By Alexe van Beuren
At nearly ninety-two years of age, Eddie Nelson has a great deal to tell me about his life; it’s hard to sum up over nine decades, especially when he can tell me stories about a Mississippi childhood, a career as an engineer, and serving in World War II– not to mention the museum-worthy Native Amrtican artifacts that he collected during his career in Arizona.
But as we sit across from each other, the story that the clear-eyed and smiling Eddie Nelson tells me has only one constant thread: his wife, Elizabeth. Elizabeth passed away in 2003, but after nearly sixty years of marriage and a lifetime of adventures, Eddie Nelson’s biography can’t be told without her.
Nelson grew up primarily in Kosciusko, but came to Water Valley after graduating high school to work with the Corps of Engineers on the Lake Enid project. Every day, after work, Nelson and his coworkers would stop at Turnage’s drugstore for a Coca-Cola.
“I met Elizabeth [Turnage] then,” Nelson tells me.
When Nelson joined the Air Force in June of 1941, the couple kept in touch. “I got lonesome,” Nelson says, glasses shining, “so I asked her to marry me.”

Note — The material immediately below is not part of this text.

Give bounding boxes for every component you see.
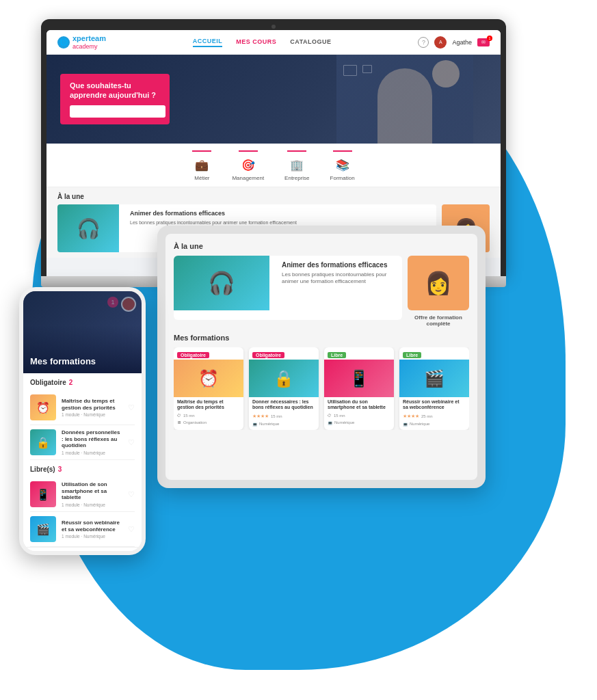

The two married June 20, 1943. When Nelson left the service in November of 1945, the couple lived in Water Valley and attended Ole Miss together. Eddie graduated with a degree in engineering, while Elizabeth– already college-educated– earned a master’s degree in business administration.
And then their adventures began.
After living in Como for a year, the young couple moved to Arizona in July of 1950.
“Arizona?” I ask. “Why?”
Nelson chuckles. “We had been there in the winter time,” he says. “We were tired of the cold weather.”
Two years later, the couple returned to Kosciusko, Mississippi, where Nelson worked as an engineer for Attala County and their daughter, Frances, was born. After a mere year in the Magnolia State, the Nelsons moved back to Phoenix, where they bought a home and settled down– for the most part (in 1966, they moved to Seattle, Washington for a year).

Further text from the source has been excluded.